━━ Information shown

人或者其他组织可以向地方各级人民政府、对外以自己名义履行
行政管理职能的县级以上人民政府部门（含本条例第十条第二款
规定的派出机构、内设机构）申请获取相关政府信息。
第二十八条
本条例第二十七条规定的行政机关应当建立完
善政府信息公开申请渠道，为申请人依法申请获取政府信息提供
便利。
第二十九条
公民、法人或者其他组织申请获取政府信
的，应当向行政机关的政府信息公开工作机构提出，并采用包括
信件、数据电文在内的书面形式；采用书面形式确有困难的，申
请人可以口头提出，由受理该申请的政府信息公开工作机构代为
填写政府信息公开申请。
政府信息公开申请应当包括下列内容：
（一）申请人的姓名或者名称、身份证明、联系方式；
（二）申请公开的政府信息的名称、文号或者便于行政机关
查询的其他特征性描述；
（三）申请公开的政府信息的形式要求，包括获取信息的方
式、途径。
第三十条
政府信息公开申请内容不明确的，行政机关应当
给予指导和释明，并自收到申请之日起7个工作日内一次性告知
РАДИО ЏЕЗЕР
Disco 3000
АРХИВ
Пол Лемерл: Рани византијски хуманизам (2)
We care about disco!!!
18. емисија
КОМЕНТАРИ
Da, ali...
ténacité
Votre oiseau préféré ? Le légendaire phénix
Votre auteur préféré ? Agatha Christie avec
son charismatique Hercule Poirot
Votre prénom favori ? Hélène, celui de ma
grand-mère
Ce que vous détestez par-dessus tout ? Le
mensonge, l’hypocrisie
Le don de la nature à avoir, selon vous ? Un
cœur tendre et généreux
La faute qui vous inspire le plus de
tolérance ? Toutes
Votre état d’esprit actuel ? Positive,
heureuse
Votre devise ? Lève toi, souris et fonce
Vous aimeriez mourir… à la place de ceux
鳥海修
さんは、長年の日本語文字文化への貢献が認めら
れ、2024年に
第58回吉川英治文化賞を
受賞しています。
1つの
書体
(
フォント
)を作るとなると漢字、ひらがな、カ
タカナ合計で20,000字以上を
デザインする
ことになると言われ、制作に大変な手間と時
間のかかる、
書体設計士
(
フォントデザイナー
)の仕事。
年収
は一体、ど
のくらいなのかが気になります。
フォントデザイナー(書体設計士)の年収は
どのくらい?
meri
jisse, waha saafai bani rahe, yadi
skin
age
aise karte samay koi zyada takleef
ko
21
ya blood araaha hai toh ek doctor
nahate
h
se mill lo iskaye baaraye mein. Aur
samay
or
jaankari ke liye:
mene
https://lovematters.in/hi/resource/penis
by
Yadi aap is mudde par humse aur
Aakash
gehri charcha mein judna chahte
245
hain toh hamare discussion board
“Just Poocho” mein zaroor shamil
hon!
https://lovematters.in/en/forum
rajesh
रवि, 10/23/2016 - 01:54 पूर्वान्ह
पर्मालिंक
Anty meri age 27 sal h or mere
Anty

━━━━

** Assignment **
Look above and repeat, character for character, the lines from the first one to the line with "Ce que vous détestez par-dessus tout ? Le", counting both.

** Answer box **
人或者其他组织可以向地方各级人民政府、对外以自己名义履行
行政管理职能的县级以上人民政府部门（含本条例第十条第二款
规定的派出机构、内设机构）申请获取相关政府信息。
第二十八条
本条例第二十七条规定的行政机关应当建立完
善政府信息公开申请渠道，为申请人依法申请获取政府信息提供
便利。
第二十九条
公民、法人或者其他组织申请获取政府信
的，应当向行政机关的政府信息公开工作机构提出，并采用包括
信件、数据电文在内的书面形式；采用书面形式确有困难的，申
请人可以口头提出，由受理该申请的政府信息公开工作机构代为
填写政府信息公开申请。
政府信息公开申请应当包括下列内容：
（一）申请人的姓名或者名称、身份证明、联系方式；
（二）申请公开的政府信息的名称、文号或者便于行政机关
查询的其他特征性描述；
（三）申请公开的政府信息的形式要求，包括获取信息的方
式、途径。
第三十条
政府信息公开申请内容不明确的，行政机关应当
给予指导和释明，并自收到申请之日起7个工作日内一次性告知
РАДИО ЏЕЗЕР
Disco 3000
АРХИВ
Пол Лемерл: Рани византијски хуманизам (2)
We care about disco!!!
18. емисија
КОМЕНТАРИ
Da, ali...
ténacité
Votre oiseau préféré ? Le légendaire phénix
Votre auteur préféré ? Agatha Christie avec
son charismatique Hercule Poirot
Votre prénom favori ? Hélène, celui de ma
grand-mère
Ce que vous détestez par-dessus tout ? Le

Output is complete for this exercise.